Remember Jim Fixx, author of the popular Complete Book of Running? As most runners know, and even non-runners who use it for an excuse to stay on the couch, Fixx died on his daily run, partly because he did not follow his own advice.

“Don't need medical check-up because you run, yes?" She asked, not as if she agreed with that philosophy, but wondered if maybe that is what I thought, misguided as I seemed to be.

“Well, I don't have health insurance," I admitted, hoping she would give me a cut-rate fee for her services. “I haven't been sick," I lied. I didn't mean to lie, it's just that when I'm feeling good, I tend to forget that I was sick.

She nodded, "Uh-huh," sounding like the psychiatrist to his patient stretched out on the couch whining about his pathetic life. "Uh-huh ... I see ... Uh-huh ... ."

She told me to rest and left the room. When she finally returned to insert the needles, she made me lie on my stomach. I was relaxed, considering that someone was sticking needles in my backside. At least the drilling next door had stopped. I wanted to believe the brochure I read in the lobby comparing the needle pricks to mosquito bites, although I really hate mosquito bites!

Just then she stuck one behind my right knee that felt more like a wasp sting! “AHHHHH!!!” I yelled, making us both laugh. She finally pulled it out because it hurt too much. Then, with my jockeys pulled down exposing my butt, and maybe ten needles sticking in from elbow to heel, she said, just before leaving the room, "Now we let your energy work for you."

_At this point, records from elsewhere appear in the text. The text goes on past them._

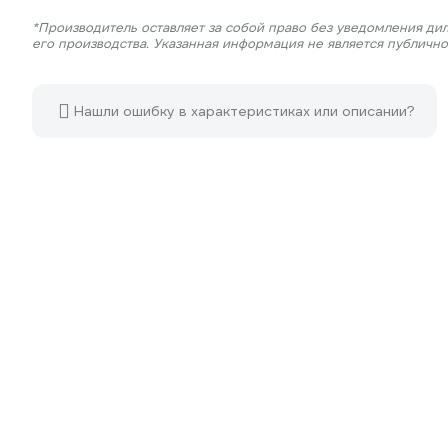
*Производитель оставляет за собой право без уведомления ди
его производства. Указанная информация не является публичн
Нашли ошибку в характеристиках или описании?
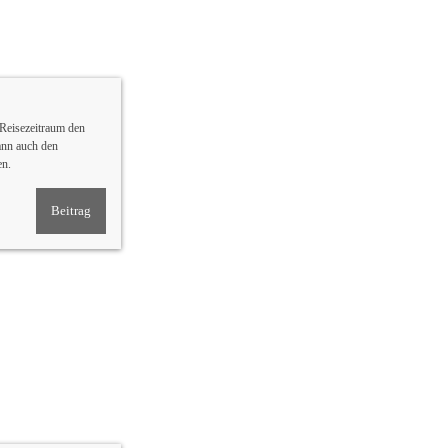
Reisezeitraum den
ann auch den
en.
Beitrag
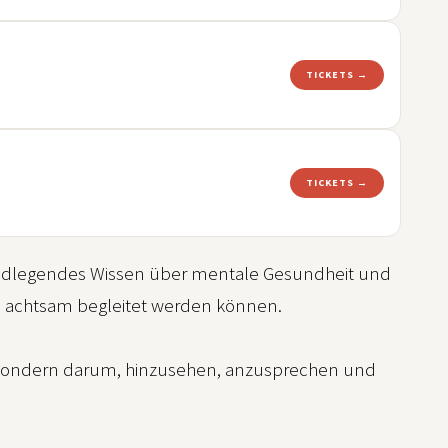
TICKETS →
TICKETS →
undlegendes Wissen über mentale Gesundheit und
en achtsam begleitet werden können.
n, sondern darum, hinzusehen, anzusprechen und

I was lying there staring at a small needle sticking in the bend of my left elbow, wondering how the ancient Chinese could make such delicate instruments, and finally concluded that maybe the needles weren't all that delicate in the old days.

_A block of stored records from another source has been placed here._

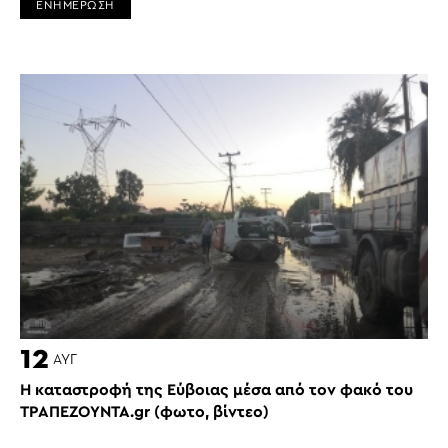
ΕΝΗΜΕΡΩΣΗ
12
ΑΥΓ
Η καταστροφή της Εύβοιας μέσα από τον φακό του
ΤΡΑΠΕΖΟΥΝΤΑ.gr (φωτο, βίντεο)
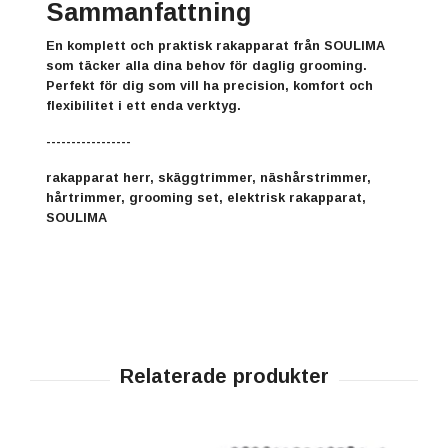
Sammanfattning
En komplett och praktisk
rakapparat från SOULIMA
som täcker alla dina behov för daglig grooming.
Perfekt för dig som vill ha precision, komfort och
flexibilitet i ett enda verktyg.
-----------------
rakapparat herr, skäggtrimmer, näshårstrimmer,
hårtrimmer, grooming set, elektrisk rakapparat,
SOULIMA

Dr. Lui returned twice to twirl each needle, asking with each twirl, "Feel this? Feel this? Feel this?"

When I would respond with a jolt, she would chuckle softly. It was a compassionate enough chuckle, yet it reminded me of that game kids play when they try to test your pain threshold, "Does this hurt? Does this hurt? Does this hurt?" 

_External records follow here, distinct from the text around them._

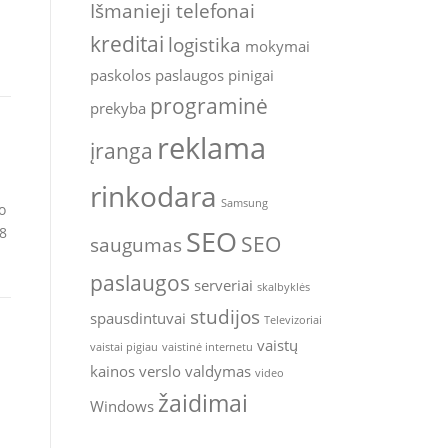
Išmanieji telefonai
kreditai
logistika
mokymai
paskolos
paslaugos
pinigai
programinė
prekyba
reklama
įranga
rinkodara
Samsung
o
A8
SEO
SEO
saugumas
paslaugos
serveriai
skalbyklės
studijos
spausdintuvai
Televizoriai
vaistų
vaistai pigiau
vaistinė internetu
kainos
verslo valdymas
video
žaidimai
Windows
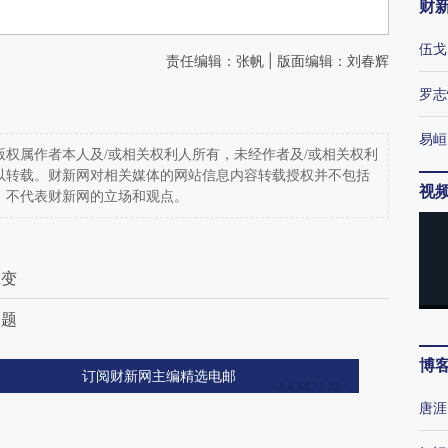
财
伍戈
责任编辑：张帆 | 版面编辑：刘春辉
罗志
易峘
权属作者本人及/或相关权利人所有，未经作者及/或相关权利
以转载。财新网对相关媒体的网站信息内容转载授权并不包括
视
，不代表财新网的立场和观点。
思变
问题
博
订阅财新网主编精选电邮
唐涯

Dr. Lui's assistant removed the needles, pulled up my jockeys, and covered me with a light blanket, saying, "Rest for ten minutes and then you may get dressed and go."

When I walked back into the waiting room and told the receptionist I had to go to my truck to get my checkbook, she looked at me shrewdly, wondering if I was really planning to return or just going to split without paying my bill. But I returned, wrote a forty-five-dollar check, and left feeling much better. In fact, there was hardly any pain, and I could almost touch my right toe for the first time since Sunday. 

Postscript: I was the sports editor for the Willits News in the early 90s, which included a weekly column. My column would run on Friday in the Willits News, and the following Wednesday it would appear in the Anderson Valley Advertiser (AVA), a weekly out of Anderson Valley, proclaiming itself AMERICA’S LAST NEWSPAPER, which may end up being true, as it’s still going strong in 2020, and most people get their news on-line these days. 

Editor Bruce Anderson liked my sports articles and stole them every week, which I considered a compliment, but my editor, Lillian Brown, said to me one day, “Jim, we’re paying you and you’re also selling your work to the AVA. That must stop.”

I explained that he simply steals them on Friday and publishes them the following Wednesday. She apologized and found another reason not to like Bruce Anderson and his “Fanning the Flames of Discontent” weekly newspaper.